The FB-string is formed as follows. Initially, it is empty. We go through all positive integers, starting from $$$1$$$, in ascending order, and do the following for each integer:

• if the current integer is divisible by $$$3$$$, append F to the end of the FB-string;
• if the current integer is divisible by $$$5$$$, append B to the end of the FB-string.

Note that if an integer is divisible by both $$$3$$$ and $$$5$$$, we append F, and then B, not in the opposite order.

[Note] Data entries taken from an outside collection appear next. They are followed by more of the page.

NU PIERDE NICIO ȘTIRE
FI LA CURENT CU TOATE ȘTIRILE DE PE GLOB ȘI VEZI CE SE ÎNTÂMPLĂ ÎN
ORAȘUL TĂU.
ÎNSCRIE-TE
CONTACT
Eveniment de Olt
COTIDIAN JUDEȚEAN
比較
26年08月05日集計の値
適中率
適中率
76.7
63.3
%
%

The first $$$10$$$ characters of the FB-string are FBFFBFFBFB: the first F comes from the integer $$$3$$$, the next character (B) comes from $$$5$$$, the next F comes from the integer $$$6$$$, and so on. It's easy to see that this string is infinitely long. Let $$$f_i$$$ be the $$$i$$$-th character of FB-string; so, $$$f_1$$$ is F, $$$f_2$$$ is B, $$$f_3$$$ is F, $$$f_4$$$ is F, and so on.

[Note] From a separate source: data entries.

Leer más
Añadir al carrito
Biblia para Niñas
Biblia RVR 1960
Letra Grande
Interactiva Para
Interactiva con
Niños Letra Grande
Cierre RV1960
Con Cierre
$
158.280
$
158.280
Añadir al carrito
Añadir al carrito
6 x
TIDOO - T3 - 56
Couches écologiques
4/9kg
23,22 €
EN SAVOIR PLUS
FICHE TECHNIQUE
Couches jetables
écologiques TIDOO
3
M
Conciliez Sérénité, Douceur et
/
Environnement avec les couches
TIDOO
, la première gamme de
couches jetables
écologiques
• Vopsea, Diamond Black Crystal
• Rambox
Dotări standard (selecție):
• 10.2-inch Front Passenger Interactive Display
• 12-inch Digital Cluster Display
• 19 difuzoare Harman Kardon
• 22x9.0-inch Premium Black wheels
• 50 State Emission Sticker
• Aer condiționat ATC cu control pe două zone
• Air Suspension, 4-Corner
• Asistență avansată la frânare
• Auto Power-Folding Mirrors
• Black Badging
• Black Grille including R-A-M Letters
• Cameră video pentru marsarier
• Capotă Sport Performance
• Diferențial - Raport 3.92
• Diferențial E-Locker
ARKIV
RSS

You are given a string $$$s$$$, consisting of characters F and/or B. You have to determine whether it is a substring (contiguous subsequence) of the FB-string. In other words, determine if it is possible to choose two integers $$$l$$$ and $$$r$$$ ($$$1 \le l \le r$$$) so that the string $$$f_l f_{l+1} f_{l+2} \dots f_r$$$ is exactly $$$s$$$.

For example:

• FFB is a substring of the FB-string: if we pick $$$l = 3$$$ and $$$r = 5$$$, the string $$$f_3 f_4 f_5$$$ is exactly FFB;
• BFFBFFBF is a substring of the FB-string: if we pick $$$l = 2$$$ and $$$r = 9$$$, the string $$$f_2 f_3 f_4 \dots f_9$$$ is exactly BFFBFFBF;
• BBB is not a substring of the FB-string.